AIM OF THE TASK:
Filter the listing below down to the lines containing the word "Zawadi".

DATA SUPPLIED:

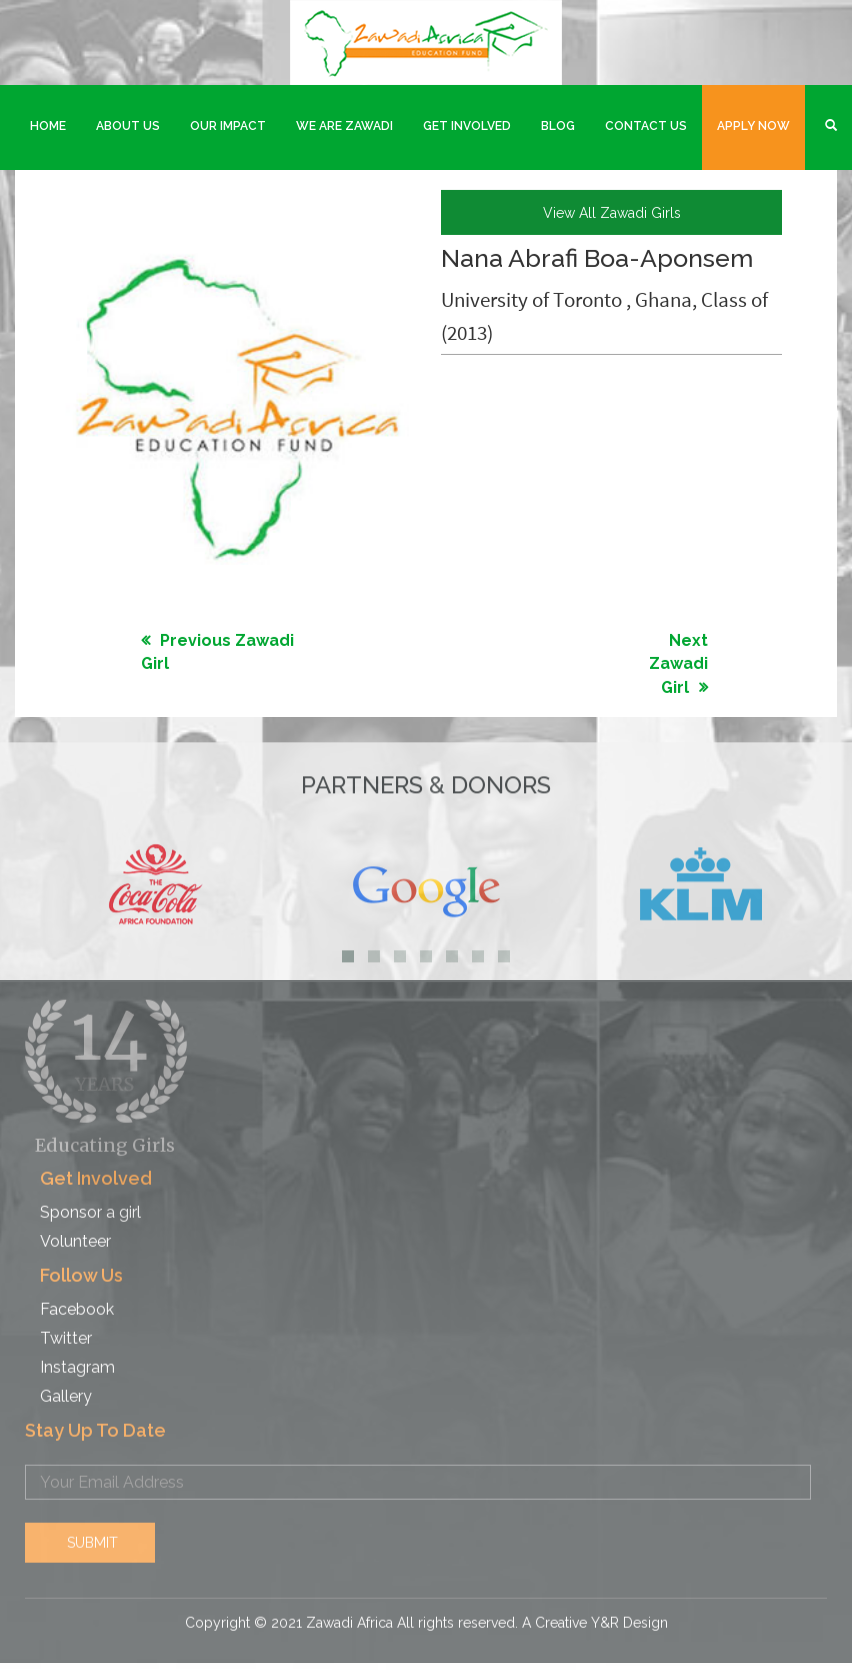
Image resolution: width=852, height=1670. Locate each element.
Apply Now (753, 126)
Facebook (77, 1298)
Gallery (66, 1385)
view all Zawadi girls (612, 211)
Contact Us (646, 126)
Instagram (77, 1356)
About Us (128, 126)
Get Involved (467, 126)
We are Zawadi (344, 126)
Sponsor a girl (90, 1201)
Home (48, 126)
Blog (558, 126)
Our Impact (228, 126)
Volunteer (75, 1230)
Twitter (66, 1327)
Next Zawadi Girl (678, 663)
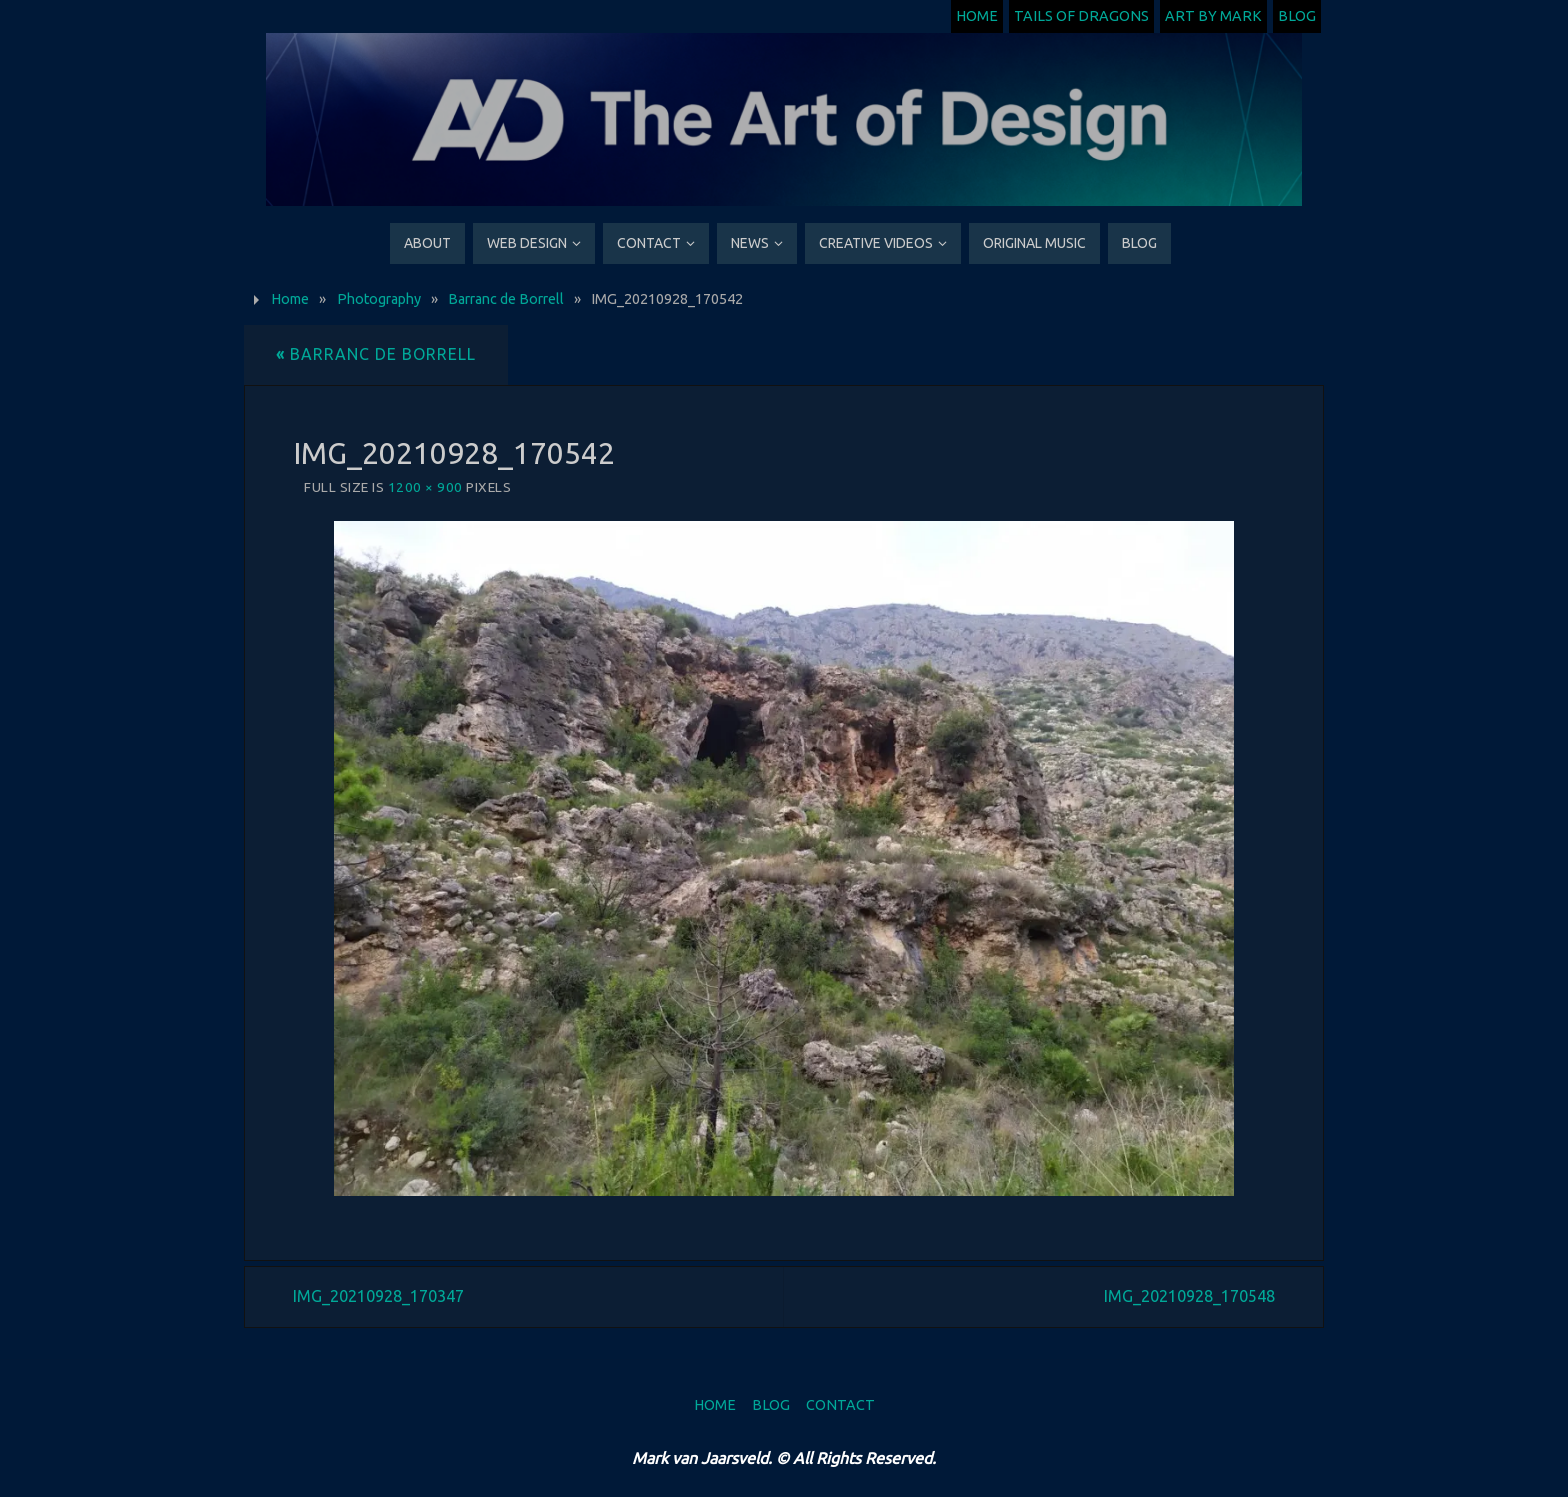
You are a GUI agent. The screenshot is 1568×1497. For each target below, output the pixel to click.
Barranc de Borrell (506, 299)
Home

RESULT FOR THIS EXERCISE:
view all Zawadi girls (612, 211)
We are Zawadi (344, 126)
Next Zawadi Girl (678, 663)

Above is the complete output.